▶ **Entries taken from a collection**:
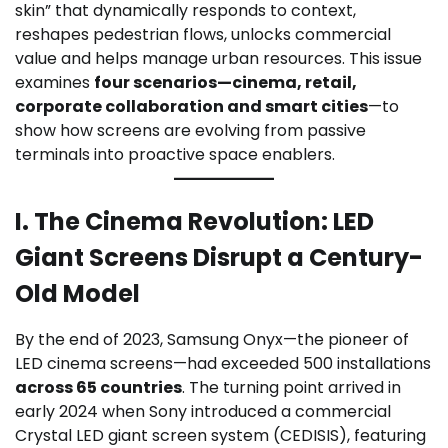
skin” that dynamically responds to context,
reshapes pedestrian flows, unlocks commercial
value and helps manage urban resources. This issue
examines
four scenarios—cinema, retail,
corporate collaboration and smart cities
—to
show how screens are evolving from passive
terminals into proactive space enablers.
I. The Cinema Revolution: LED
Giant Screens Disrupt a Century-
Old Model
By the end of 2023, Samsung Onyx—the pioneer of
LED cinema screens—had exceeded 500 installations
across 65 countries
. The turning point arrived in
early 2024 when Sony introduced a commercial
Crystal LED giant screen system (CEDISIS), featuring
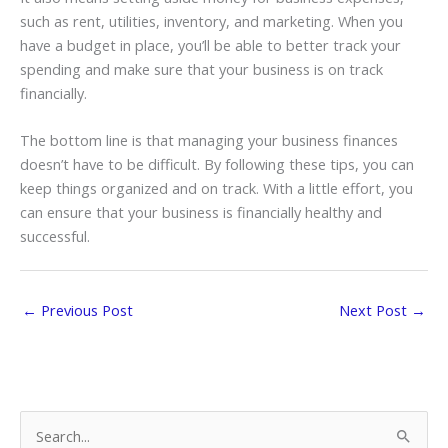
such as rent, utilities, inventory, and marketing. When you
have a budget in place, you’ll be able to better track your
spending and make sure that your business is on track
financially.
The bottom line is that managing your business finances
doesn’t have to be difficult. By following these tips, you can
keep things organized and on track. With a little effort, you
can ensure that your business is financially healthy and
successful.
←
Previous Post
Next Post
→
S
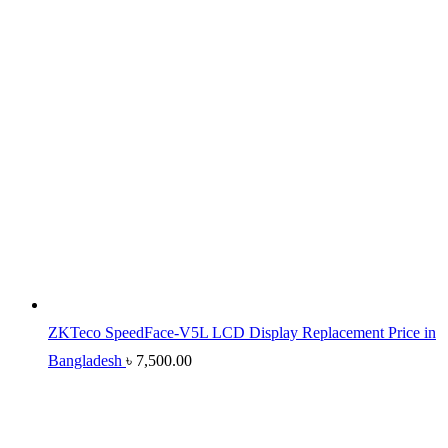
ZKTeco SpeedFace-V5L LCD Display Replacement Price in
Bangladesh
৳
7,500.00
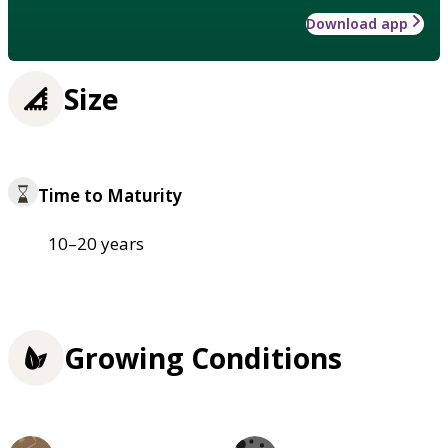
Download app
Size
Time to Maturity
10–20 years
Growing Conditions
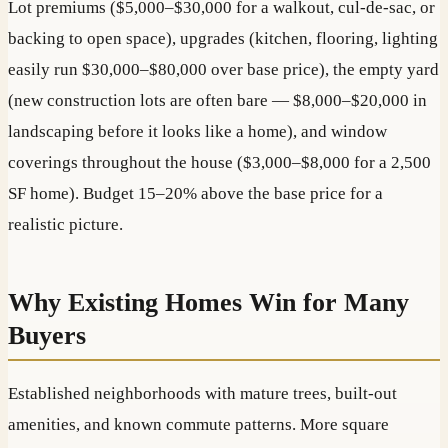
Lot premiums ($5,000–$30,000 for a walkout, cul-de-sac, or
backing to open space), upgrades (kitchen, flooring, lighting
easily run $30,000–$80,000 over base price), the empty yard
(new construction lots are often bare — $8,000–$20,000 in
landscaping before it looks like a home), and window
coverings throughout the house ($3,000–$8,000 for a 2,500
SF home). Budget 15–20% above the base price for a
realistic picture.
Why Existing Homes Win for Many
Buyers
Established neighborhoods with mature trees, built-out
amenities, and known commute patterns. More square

==

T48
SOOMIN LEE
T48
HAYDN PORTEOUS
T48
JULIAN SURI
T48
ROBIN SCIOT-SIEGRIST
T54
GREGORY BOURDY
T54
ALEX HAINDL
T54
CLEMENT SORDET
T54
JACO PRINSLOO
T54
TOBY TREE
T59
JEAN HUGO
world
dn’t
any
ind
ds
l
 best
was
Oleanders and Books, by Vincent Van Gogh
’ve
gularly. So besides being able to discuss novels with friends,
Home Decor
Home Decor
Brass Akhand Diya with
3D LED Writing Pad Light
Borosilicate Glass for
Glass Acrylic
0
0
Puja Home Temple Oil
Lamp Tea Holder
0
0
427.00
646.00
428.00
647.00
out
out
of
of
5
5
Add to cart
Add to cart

* * *

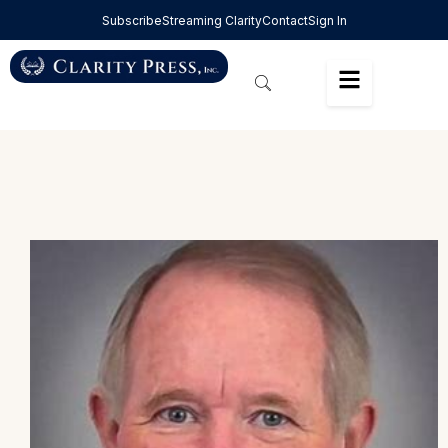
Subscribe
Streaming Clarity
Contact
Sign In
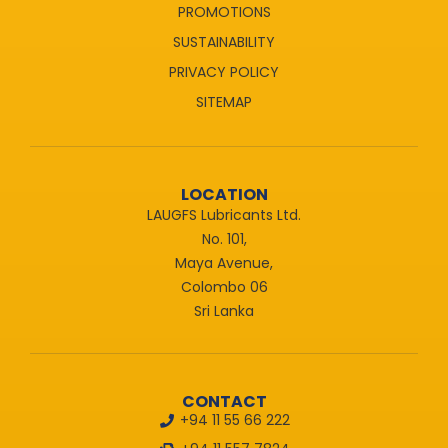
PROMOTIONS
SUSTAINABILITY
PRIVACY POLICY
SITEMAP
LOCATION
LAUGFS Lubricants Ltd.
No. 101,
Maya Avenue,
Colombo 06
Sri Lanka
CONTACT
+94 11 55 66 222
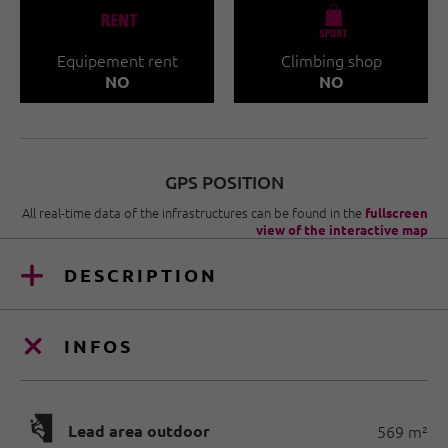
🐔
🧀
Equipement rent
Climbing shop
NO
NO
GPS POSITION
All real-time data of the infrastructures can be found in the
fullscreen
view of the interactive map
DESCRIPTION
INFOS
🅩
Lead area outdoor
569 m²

▶ **Work instruction**: Only a number is expected in response: how many lines of the records above include the word "have".

▶ **Reply to the exercise**: 2